Blame fickle carb cutting, partying 20-somethings and overly optimistic executives.
Shares of Boston Beer crashed nearly 10% to $510 in pre-market trading on Thursday as the company pulled its financial guidance for the year because of brutal competition in the hard seltzer category where it competes with its Truly brand. In late July, Boston Beer stunned investors by slashing its full-year earnings outlook to $18 to $22 a share from $22 to $26, previously.
Now, investors will have to throw a dart at the board on where the company’s profits may come out as it works through a glut of hard seltzer.
“Since The Boston Beer Company, Inc.’s last guidance update for fiscal year 2021 financial performance, the market for hard seltzer products has continued to experience decelerating growth trends,” the company said in a statement. “While demand for the Company’s hard seltzer products continues to grow at faster than category rates in measured off-premise channels, we believe there will be continuing uncertainty about hard seltzer demand trends for the remainder of 2021.”
Boston Beer said it will take write-downs on hard seltzer and experience higher costs to rid its financial statements (and stores) of excess product.

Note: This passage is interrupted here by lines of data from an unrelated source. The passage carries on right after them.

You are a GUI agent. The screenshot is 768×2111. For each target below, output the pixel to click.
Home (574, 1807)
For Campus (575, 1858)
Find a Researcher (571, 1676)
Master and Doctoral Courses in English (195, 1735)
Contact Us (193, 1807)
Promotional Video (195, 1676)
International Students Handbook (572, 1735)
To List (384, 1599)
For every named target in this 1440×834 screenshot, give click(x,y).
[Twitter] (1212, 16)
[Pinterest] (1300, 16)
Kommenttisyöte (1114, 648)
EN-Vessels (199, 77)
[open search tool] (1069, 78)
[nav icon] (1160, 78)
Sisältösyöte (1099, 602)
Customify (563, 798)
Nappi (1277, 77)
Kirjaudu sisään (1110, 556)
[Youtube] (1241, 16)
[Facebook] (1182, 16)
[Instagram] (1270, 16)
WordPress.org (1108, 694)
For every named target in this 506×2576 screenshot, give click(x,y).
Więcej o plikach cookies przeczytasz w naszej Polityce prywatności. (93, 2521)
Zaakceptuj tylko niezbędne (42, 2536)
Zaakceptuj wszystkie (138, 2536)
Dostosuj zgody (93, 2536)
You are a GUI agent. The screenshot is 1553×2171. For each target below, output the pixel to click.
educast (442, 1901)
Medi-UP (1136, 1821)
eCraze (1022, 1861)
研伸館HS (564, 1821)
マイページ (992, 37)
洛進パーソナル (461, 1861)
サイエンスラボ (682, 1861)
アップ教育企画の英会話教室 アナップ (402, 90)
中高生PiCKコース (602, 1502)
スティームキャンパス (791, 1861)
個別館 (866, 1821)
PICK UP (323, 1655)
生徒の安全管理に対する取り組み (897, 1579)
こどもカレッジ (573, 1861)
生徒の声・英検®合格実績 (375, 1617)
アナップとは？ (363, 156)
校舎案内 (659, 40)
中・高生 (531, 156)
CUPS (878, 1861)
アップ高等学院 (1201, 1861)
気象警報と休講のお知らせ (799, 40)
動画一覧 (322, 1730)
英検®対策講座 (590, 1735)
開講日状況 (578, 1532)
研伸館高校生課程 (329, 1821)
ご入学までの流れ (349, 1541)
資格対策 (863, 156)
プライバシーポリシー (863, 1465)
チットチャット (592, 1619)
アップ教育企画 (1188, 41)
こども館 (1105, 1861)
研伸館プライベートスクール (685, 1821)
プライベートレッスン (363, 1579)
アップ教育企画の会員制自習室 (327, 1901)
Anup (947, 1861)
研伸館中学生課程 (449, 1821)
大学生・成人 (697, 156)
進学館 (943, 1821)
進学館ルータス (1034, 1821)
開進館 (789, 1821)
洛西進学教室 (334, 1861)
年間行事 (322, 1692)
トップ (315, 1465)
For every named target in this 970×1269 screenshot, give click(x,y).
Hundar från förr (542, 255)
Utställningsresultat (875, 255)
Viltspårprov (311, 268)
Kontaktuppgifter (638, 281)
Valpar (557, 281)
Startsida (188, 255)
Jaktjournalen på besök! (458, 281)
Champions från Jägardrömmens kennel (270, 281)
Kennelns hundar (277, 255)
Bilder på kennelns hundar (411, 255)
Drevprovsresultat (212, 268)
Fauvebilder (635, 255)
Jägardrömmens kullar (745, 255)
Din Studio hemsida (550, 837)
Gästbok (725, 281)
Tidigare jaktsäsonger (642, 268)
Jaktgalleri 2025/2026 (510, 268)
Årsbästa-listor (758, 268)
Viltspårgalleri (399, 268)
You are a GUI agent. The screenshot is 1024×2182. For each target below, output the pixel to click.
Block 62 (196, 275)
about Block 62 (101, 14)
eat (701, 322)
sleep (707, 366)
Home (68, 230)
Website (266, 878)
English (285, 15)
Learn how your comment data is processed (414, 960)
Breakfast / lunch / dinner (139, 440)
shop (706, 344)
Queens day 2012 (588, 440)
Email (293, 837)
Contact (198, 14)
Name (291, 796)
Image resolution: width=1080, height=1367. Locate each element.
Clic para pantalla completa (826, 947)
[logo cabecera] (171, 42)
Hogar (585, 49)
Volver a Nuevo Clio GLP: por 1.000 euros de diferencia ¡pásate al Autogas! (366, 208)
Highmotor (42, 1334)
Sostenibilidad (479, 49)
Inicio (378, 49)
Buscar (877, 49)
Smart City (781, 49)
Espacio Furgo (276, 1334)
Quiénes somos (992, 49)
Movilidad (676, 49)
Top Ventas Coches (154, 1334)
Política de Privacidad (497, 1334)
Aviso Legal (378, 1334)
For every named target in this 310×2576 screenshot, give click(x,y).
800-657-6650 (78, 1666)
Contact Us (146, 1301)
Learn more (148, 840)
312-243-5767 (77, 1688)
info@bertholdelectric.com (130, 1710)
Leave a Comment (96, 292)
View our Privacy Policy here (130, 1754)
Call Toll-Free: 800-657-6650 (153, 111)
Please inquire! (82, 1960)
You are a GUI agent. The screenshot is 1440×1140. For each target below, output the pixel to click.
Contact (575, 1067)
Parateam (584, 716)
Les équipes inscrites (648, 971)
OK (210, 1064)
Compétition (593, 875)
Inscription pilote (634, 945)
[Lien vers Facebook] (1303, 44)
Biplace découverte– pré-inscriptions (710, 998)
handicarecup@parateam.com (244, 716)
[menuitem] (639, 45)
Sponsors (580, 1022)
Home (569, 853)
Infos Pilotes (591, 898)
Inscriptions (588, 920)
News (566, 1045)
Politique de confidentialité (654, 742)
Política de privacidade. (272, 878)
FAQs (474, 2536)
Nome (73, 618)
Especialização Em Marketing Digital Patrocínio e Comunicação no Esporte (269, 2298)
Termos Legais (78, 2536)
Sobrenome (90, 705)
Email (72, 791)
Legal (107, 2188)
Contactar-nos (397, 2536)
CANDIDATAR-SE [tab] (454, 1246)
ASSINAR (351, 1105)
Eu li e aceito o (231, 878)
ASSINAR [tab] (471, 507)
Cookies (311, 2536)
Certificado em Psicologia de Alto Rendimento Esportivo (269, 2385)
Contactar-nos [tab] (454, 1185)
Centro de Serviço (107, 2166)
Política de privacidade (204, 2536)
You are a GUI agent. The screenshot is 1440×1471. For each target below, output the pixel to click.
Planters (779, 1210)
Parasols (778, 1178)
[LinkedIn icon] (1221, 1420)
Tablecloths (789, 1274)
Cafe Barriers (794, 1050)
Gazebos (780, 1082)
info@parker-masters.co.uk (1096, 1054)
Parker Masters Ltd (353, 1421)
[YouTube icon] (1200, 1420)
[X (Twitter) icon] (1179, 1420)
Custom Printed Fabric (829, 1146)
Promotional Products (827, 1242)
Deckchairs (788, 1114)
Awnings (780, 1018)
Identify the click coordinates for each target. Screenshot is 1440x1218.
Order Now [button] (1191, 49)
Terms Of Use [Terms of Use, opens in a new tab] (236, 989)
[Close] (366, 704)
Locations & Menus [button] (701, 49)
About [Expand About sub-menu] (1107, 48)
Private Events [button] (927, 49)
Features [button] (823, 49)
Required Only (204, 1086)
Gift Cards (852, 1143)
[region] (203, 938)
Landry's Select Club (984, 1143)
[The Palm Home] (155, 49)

Analysts at MKM Partners promptly cut their price target on the stock to $530 from $804. Citigroup also got in on the price cut game, pinning a $564 price target on Boston Beer shares compared to $618, previously.
The stretch of dreadful news for Boston Beer coincides with weak industry data for hard seltzer.
Hard seltzer sales dropped 2.8% for the four-weeks ended Aug. 28, according to the latest data from Nielsen. Sales for the hard seltzer category have slowed for five straight weeks.